You're right about GOP getting mental about this but I'm afraid there's lots of paranoia among democrats ... Go ask the Hillary crowd what they think about the deal !


Patrick and Babak,

Heh. Correct.

I have to say that Halevy reminds me of my great-grandfather and many of our family friends from back in the day...savvy and realistic.

Patrick Bahzad

i wouldn't bet on some high geopolitical skills or thinking being prominent in the "deep state" ... In my experience, deep state would be more equivalent to neocon state I'm afraid ! But there sure is some ethics and sanity left a,one some people there.
Thing with Iran is that for too long there was an elephant in the room and everybody pretended it wasn't there ... Now at least the elephant has been acknowledged and is sitting at the table ... Meaning everybody else's place at that table has gotten a little smaller

Yeah, Right

Efraim Halevy is talking nonsense if he really thinks that Kerry has "made" Iran capitulate, and his arguing of his point (1) (this is the first time that Iran has agreed to discuss limitations on its nuclear program) is laughable.

Look here:

That's a proposal that Iran presented to the E3/EU (the precursor to the P5+1) in March of 2005 i.e. a full 10 years ago.

Read it, and you'll see that the Iranians were offering what was essentially the same deal to "the West" a decade before Kerry did his full-bench press.

It isn't IRAN that has caved in. Far from it.

All that has happened is that in March 2005 the (then) US President would not even begin to contemplate a proposal that wasn't "no centrifuges, not ever", whereas in 2015 the current US President wants to be reasonable.

But between then and now? Iran has hardly budged an inch; what was acceptable to them in 2005 is still acceptable to them in 2015.


"Russia is resurgent"

In a sense, post-Soviet Russia was treated by the US like the moribund Ottoman empire was treated at the turn of the 20th century, with outside powers chipping away at it, and provinces breaking away.

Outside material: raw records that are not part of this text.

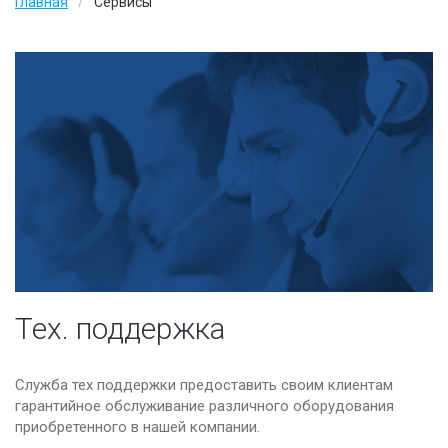
Главная
Сервисы
Wan Оптимизация
Услуги
IT аудит
IT аутсорсинг
Тех. поддержка
Наши заказчики
О компании
Наши партнеры
Тех. поддержка
Вакансии
Контакты
Служба тех поддержки предоставить своим клиентам
гарантийное обслуживание различного оборудования
Политика конфиденциальности
приобретенного в нашей компании.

I think that Russia has no choice but to 'resurge', that is, assert themselves. The alternative is to again be sneak-attacked (as in Ukraine) or steamrolled (as under Jelzin) by the US. To characterise that as resurgence only makes sense in light of Russia's previous weakness.

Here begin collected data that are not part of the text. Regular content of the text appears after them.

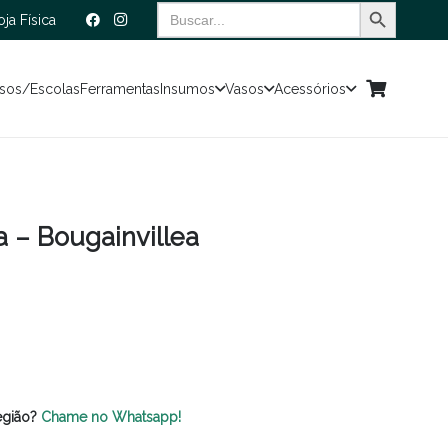
Search Button
Search
oja Física
for:
sos/Escolas
Ferramentas
Insumos
Vasos
Acessórios
 – Bougainvillea
egião?
Chame no Whatsapp!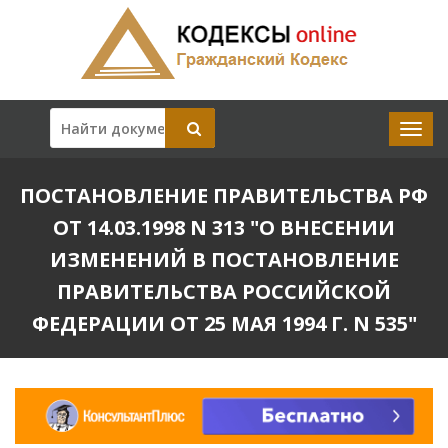
ПОСТАНОВЛЕНИЕ ПРАВИТЕЛЬСТВА РФ
ОТ 14.03.1998 N 313 "О ВНЕСЕНИИ
ИЗМЕНЕНИЙ В ПОСТАНОВЛЕНИЕ
ПРАВИТЕЛЬСТВА РОССИЙСКОЙ
ФЕДЕРАЦИИ ОТ 25 МАЯ 1994 Г. N 535"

That weakness, however, was an aberration. When Russia under Putin now again enjoys a degree of stability, power and economic improvement, even with sanctions, well, good for them.

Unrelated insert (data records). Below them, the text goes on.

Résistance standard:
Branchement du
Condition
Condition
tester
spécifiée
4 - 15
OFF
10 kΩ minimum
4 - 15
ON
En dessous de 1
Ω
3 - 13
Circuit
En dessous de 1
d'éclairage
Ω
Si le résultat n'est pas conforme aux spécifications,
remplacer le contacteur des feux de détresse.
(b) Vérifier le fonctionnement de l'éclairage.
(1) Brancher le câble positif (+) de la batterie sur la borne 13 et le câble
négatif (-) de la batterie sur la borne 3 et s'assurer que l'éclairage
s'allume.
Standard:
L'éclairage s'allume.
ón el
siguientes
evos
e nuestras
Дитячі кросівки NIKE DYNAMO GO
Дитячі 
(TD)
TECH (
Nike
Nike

Tying themselves to the US obviously didn't work out well for them and basically gave them chaos, misery and creatures like Chodorchowski. I think that the US do not fully understand the extent of the bad experience they helped give Russia with their economic 'shock therapy'.


in particular:


"Following the complete collapse of the Russian economy in 1998, the number of people living below the official poverty line--in Russia, a measure of truly desperate conditions--rose to nearly 40%. Seniors in urban areas--with no access to jobs or land--were the hardest hit. Unlike those in rural areas, who could subsist on homegrown food, they had nowhere to turn. As in Soviet times, Russians were waiting in lines, hunting for scarce goods, and hoarding what they could find. The devastation of Russian life was by all measurements worse than America's Crash of 1929. U.S. unemployment at the end of 1929 reached 1.5 million, representing 1.2% of the total population, but more than 11.3 million Russians were jobless at the end of 1998--7.7% of the nation's total population. In the 1929 crash, stock prices fell 17% by year-end--and 90% by the depth of the Great Depression, four years later. By contrast, the Russian stock market lost 90% of its value in 1998 alone. Millions of ordinary men and women who had deposited their money in Russian banks lost everything. Here, an elderly Russian woman takes fruit from a trash bin in Moscow, August 28, 1998."


I can't for sure tell what Putin wants, but it is very clear to me what he does not want to happen again. One of the these things is a Russia again being subservient to the US.

The stunt in Ukraine must have driven home to Russia the point that the US not only gives bad advice, but is itself a bad actor acting in bad faith.